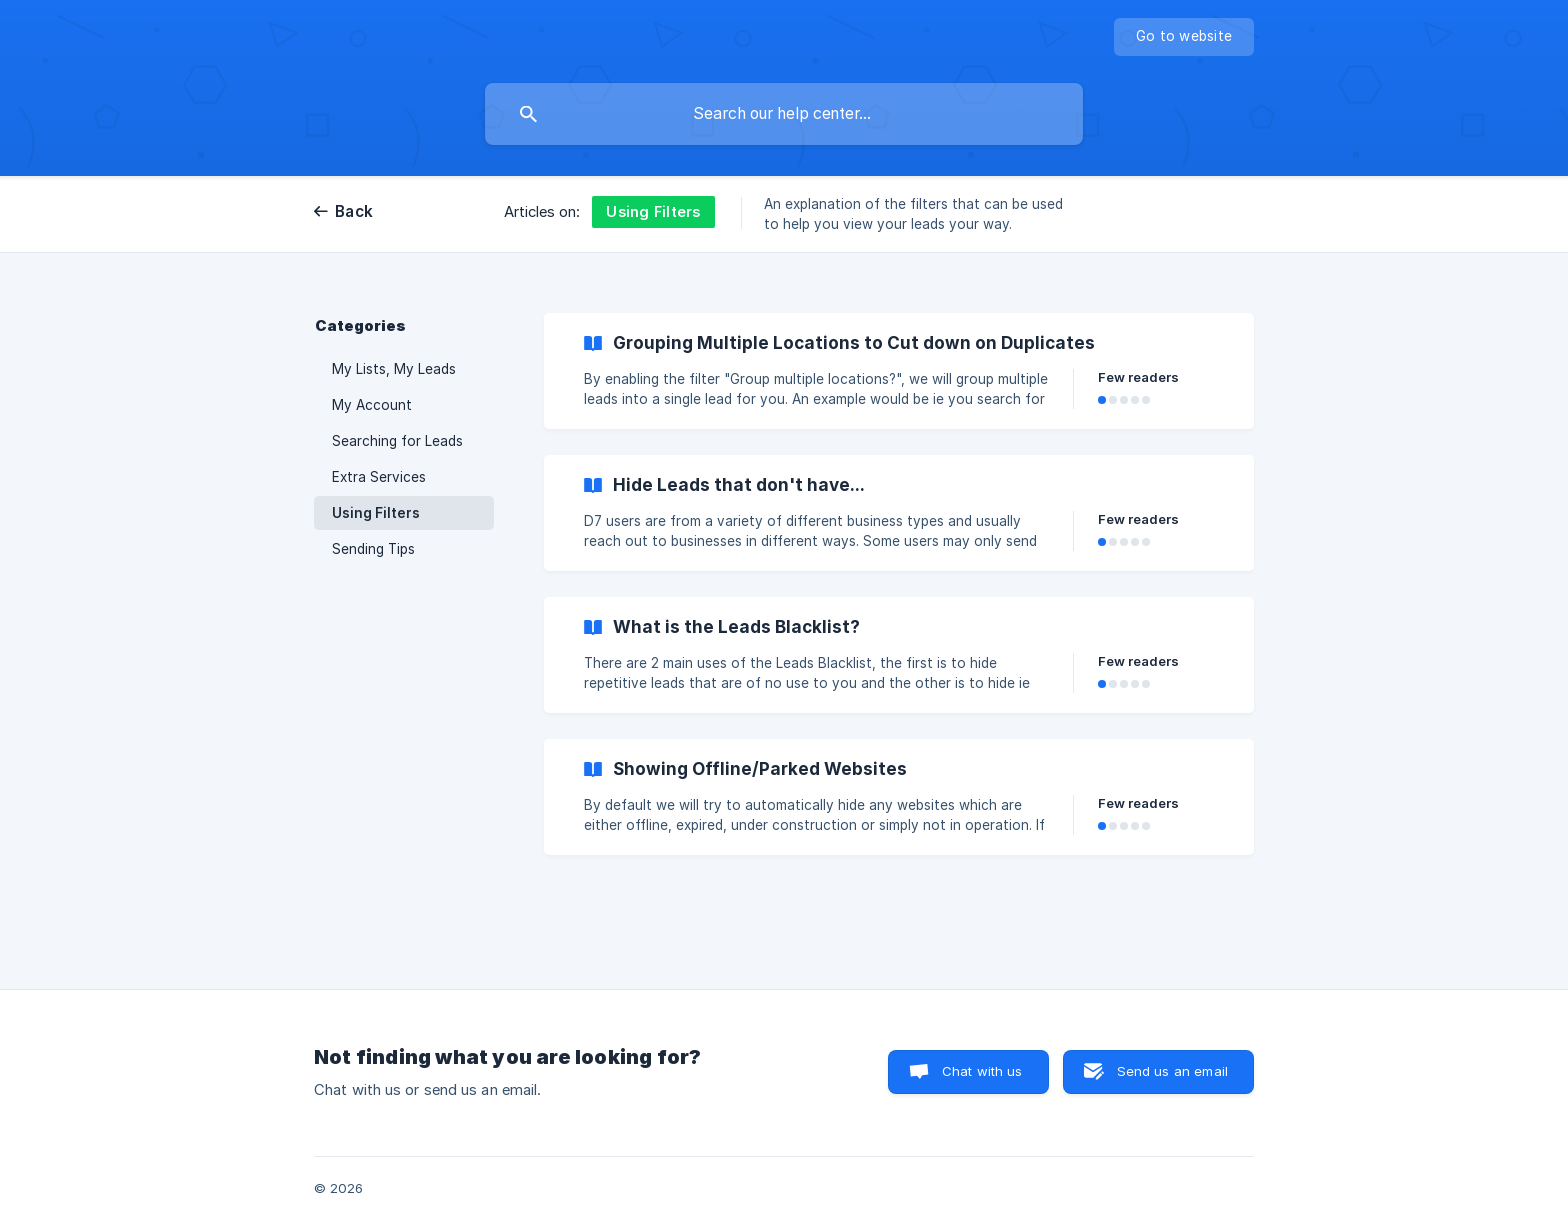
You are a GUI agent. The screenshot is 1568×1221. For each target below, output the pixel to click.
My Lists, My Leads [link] (394, 369)
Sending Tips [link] (373, 549)
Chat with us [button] (982, 1071)
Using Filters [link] (376, 513)
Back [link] (354, 211)
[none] (1184, 37)
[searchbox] (784, 114)
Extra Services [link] (379, 477)
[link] (899, 371)
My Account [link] (372, 405)
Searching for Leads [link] (397, 441)
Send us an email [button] (1172, 1071)
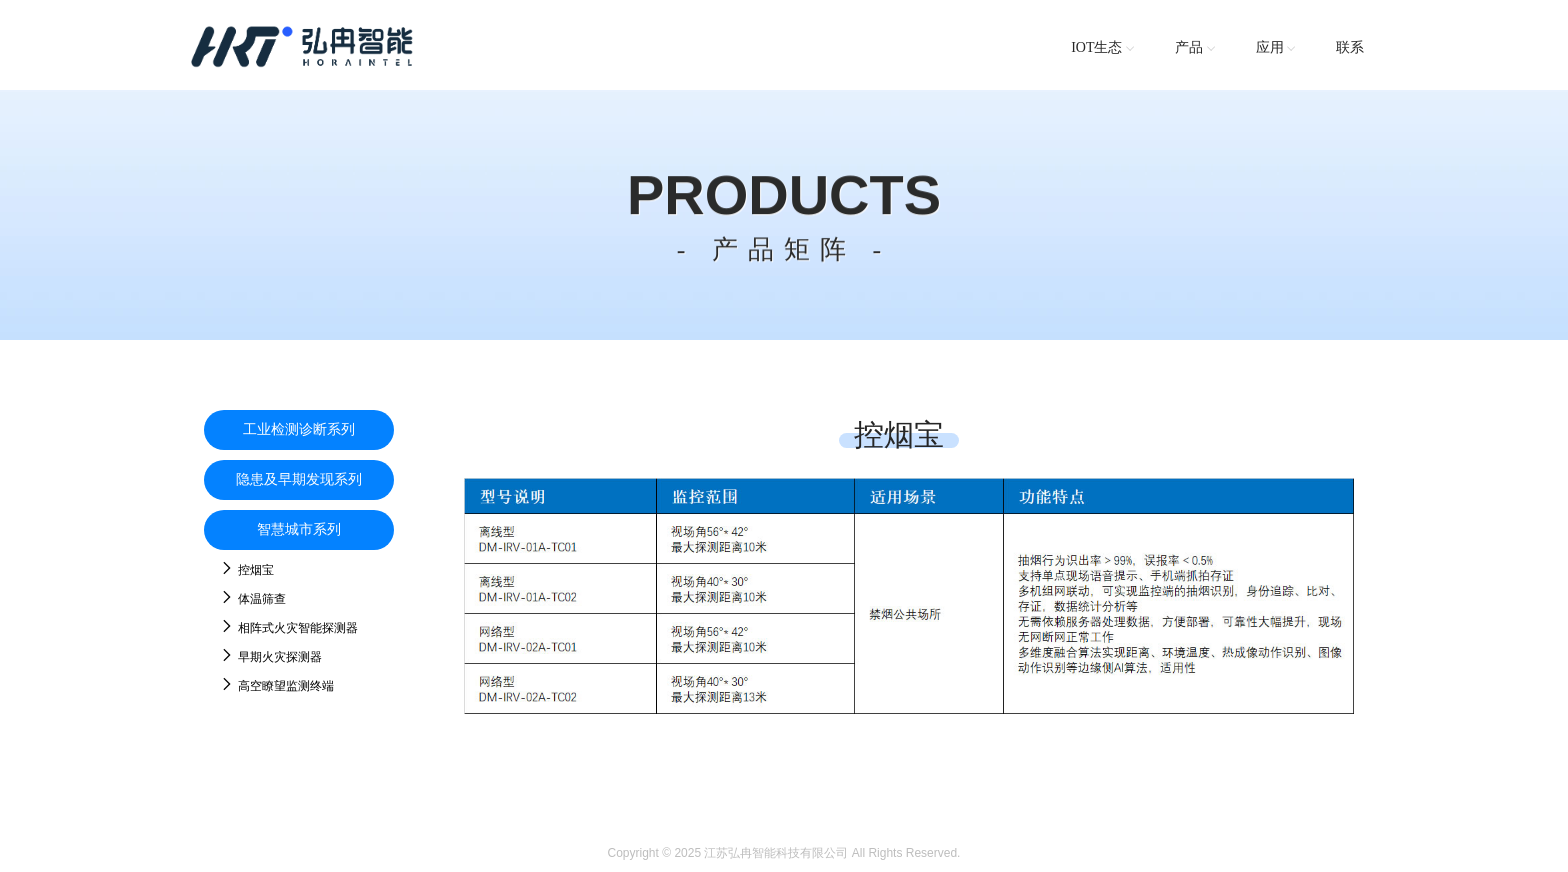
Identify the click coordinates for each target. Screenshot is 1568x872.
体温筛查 (252, 599)
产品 (1195, 47)
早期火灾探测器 (270, 657)
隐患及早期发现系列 (299, 479)
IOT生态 (1103, 47)
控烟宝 (246, 570)
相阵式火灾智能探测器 (288, 628)
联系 (1350, 47)
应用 (1276, 47)
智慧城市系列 (299, 529)
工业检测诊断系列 (299, 429)
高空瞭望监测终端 (276, 686)
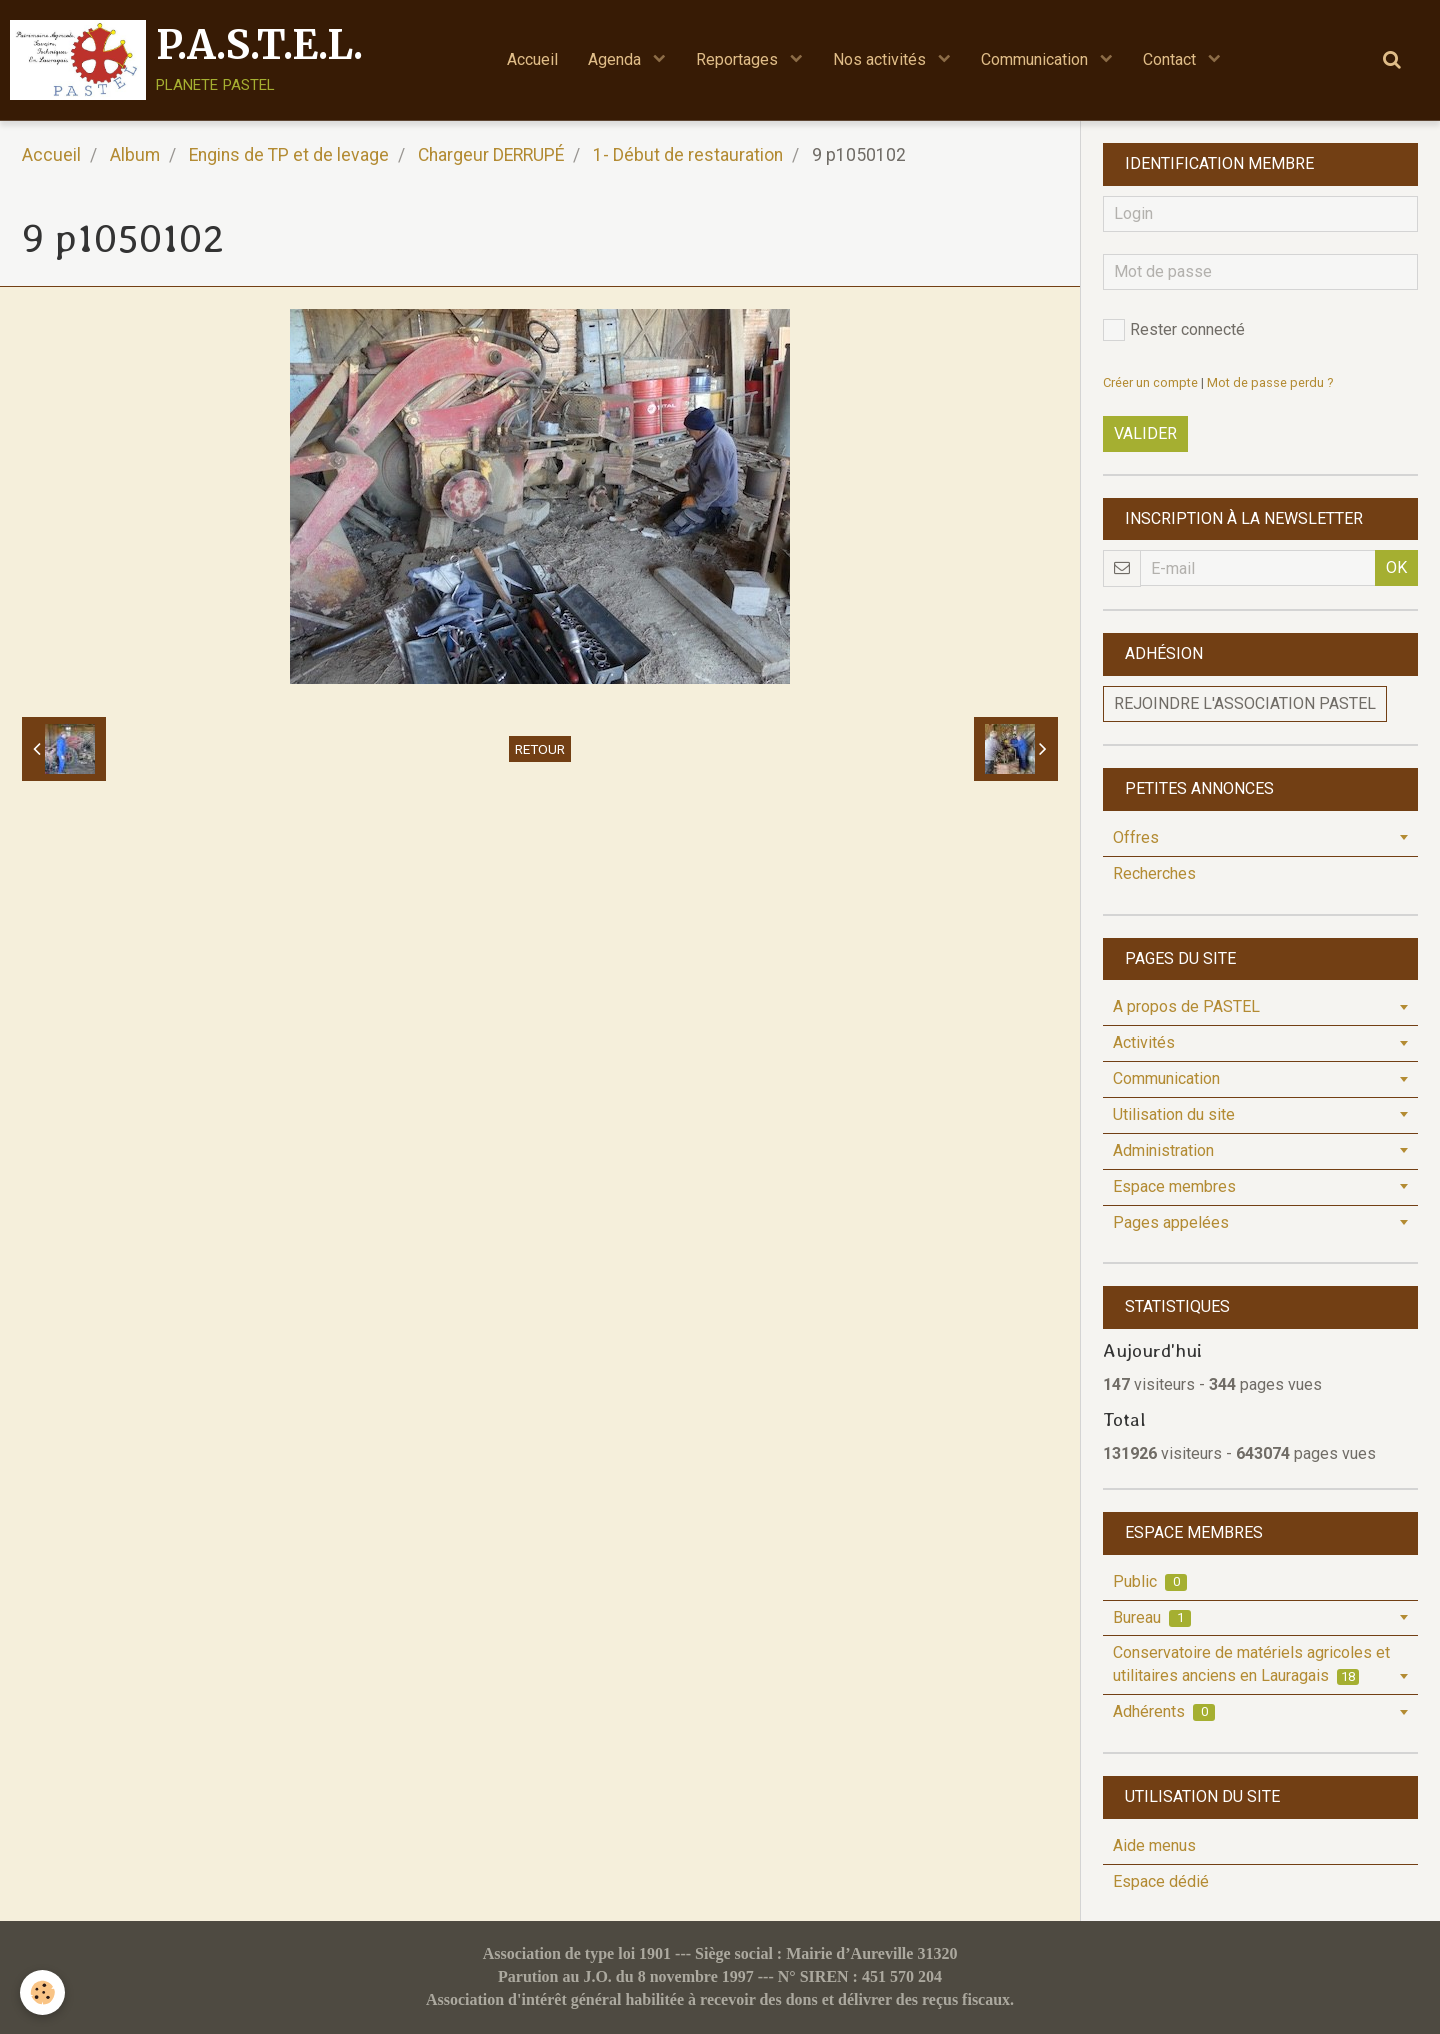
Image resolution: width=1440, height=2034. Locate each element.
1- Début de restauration (688, 155)
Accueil (532, 59)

▶ [ASSIGNMENT]
Please quote exactly the run of lines that starts the entries and ends at the line containing "体温筛查 (252, 599)", leaving out every picture.

▶ [ANSWER SECTION]
You are a GUI agent. The screenshot is 1568×1221. For each target below, output the pixel to click.
My Lists, My Leads [link] (394, 369)
Sending Tips [link] (373, 549)
Chat with us [button] (982, 1071)
Using Filters [link] (376, 513)
Back [link] (354, 211)
[none] (1184, 37)
[searchbox] (784, 114)
Extra Services [link] (379, 477)
[link] (899, 371)
My Account [link] (372, 405)
Searching for Leads [link] (397, 441)
Send us an email [button] (1172, 1071)
Identify the click coordinates for each target. Screenshot is 1568x872.
体温筛查 (252, 599)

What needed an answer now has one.